Make metrics filterable based upon metadata

Question

Make metrics filterable based upon metadata

Closed this issue 4 years ago · 26 comments

The "prefix or not to prefix" issue seems to boil down to the inability to allow users to conditionally handle an event based upon a predicate other than the event name. The proposal would be to add a filter predicate option which would be used by reporters to conditionally handle the event.

This should allow for simpler APIs for library authors going forward and help some tracing vendors with their needs by discouraging the use of required prefixes or auto-generated prefixes. User-supplied prefixes should still be accepted for power users with tight performance requirements where auto-instrumentation by vendors is less of a concern.

Example

I am read/write splitting to my DB which requires separate Ecto Repos. The latency requirements for my writes are much different than my requirements for my reads, resulting in different bucket sizes for each.

Currently, I must utilize event prefixes provided by Ecto to distinguish between these repos.

distribution("ecto.writer.query.duration.ms",
  buckets: [5, 10, 20, 50, 100, 200, 500, 1000, 1500, 2000, 5000, 10000],
  event_name: [:writer, :repo, :query],
  measurement: :query_time,
  unit: {:native, :millisecond},
  description: "Ecto query duration - Time spent executing the query",
  tags: [:repo]
),
distribution("ecto.reader.query.duration.ms",
  buckets: [5, 10, 15, 25, 35, 50, 100, 200],
  event_name: [:reader, :repo, :query],
  measurement: :query_time,
  unit: {:native, :millisecond},
  description: "Ecto query duration - Time spent executing the query",
  tags: [:repo]
)

If I could instead conditionally handle an event based upon the metadata, the need for a prefix could be removed in most use cases.

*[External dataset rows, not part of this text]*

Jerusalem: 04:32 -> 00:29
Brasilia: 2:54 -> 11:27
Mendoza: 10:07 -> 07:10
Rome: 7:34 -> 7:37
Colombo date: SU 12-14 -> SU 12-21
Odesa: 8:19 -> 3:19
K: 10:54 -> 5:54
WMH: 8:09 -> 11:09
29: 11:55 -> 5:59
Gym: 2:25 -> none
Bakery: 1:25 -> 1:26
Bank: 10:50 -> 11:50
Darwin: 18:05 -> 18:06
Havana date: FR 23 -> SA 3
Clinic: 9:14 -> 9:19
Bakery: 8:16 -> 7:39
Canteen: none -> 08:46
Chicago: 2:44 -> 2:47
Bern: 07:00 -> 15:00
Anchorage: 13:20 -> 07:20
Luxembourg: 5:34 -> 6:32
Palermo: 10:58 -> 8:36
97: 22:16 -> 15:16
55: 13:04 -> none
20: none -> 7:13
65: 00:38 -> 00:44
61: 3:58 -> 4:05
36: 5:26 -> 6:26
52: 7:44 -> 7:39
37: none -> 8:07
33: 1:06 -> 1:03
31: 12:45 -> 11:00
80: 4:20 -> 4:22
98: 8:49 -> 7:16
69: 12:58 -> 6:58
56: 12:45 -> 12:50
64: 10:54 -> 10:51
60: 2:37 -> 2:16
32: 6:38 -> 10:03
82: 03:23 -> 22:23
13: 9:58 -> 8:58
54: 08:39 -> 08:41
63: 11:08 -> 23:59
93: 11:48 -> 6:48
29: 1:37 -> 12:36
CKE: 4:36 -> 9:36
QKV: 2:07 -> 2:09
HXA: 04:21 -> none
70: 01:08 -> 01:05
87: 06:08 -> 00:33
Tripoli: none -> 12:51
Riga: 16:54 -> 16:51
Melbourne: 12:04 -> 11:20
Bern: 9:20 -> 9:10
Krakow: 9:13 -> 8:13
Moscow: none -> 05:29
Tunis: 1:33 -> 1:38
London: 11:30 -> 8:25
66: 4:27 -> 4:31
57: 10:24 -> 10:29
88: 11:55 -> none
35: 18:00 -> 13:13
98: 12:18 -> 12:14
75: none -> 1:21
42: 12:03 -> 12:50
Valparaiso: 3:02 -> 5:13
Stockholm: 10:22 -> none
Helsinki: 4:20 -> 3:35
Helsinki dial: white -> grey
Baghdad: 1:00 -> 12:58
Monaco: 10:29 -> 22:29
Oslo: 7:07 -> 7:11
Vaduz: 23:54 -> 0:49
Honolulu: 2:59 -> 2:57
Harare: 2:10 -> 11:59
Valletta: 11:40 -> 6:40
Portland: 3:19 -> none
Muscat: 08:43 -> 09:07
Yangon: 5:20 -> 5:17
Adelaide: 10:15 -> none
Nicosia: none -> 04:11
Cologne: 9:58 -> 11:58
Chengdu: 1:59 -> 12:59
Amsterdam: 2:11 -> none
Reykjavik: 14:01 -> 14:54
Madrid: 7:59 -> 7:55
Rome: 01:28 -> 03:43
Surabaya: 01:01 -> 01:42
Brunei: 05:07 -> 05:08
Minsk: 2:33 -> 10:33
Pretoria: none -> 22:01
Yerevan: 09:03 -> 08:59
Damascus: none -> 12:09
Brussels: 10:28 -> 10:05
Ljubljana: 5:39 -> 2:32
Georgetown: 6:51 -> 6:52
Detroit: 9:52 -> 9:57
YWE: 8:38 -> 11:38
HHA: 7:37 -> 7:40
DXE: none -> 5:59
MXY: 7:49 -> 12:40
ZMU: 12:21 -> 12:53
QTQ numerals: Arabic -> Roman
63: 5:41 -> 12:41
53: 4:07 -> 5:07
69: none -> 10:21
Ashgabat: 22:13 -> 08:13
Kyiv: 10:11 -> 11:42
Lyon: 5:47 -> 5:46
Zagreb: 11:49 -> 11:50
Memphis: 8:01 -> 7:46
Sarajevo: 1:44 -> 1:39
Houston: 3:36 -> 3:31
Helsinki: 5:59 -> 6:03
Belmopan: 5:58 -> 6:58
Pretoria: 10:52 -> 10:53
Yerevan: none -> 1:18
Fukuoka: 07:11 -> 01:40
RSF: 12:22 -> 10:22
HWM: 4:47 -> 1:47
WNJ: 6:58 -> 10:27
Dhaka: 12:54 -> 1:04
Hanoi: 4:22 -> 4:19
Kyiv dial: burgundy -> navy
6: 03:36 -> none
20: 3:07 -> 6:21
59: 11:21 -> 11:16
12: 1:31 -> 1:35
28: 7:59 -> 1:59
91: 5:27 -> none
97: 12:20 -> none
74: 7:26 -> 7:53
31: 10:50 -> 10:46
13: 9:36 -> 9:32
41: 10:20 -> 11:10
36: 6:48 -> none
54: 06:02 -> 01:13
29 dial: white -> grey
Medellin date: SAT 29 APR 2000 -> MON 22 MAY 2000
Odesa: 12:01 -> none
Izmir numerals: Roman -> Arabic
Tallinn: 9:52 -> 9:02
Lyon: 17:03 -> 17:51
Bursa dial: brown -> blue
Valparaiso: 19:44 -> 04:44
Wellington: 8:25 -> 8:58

distribution("ecto.writer.query.duration.ms",
  buckets: [5, 10, 20, 50, 100, 200, 500, 1000, 1500, 2000, 5000, 10000],
  event_name: [:repo, :query],
  measurement: :query_time,
  unit: {:native, :millisecond},
  filter: fn meta ->
    match?(%{repo: MyApp.Repo}, meta)
  end,
  description: "Ecto query duration - Time spent executing the query",
  tags: [:repo]
),
distribution("ecto.reader.query.duration.ms",
  buckets: [5, 10, 15, 25, 35, 50, 100, 200],
  event_name: [:repo, :query],
  measurement: :query_time,
  unit: {:native, :millisecond},
  filter: &match?(%{repo: MyApp.ReadOnlyRepo}, &1),
  description: "Ecto query duration - Time spent executing the query",
  tags: [:repo]
)

Reporters should honor the predicate when implementing handlers when the filter is a function. To maintain the highest performance, reporters could add a second event handler which processes metrics defined with a predicate to remove an additional function call, e.g. handle_event/4 and handle_filtered_event/4.

/cc @binaryseed @josevalim @arkgil @GregMefford @tsloughter @hauleth

Answer 1 · 2020-01-14T21:44:52.000Z

I like this idea. It gives enough flexibility to support both same or different prefix cases. Also very useful to report only subset of events as metrics.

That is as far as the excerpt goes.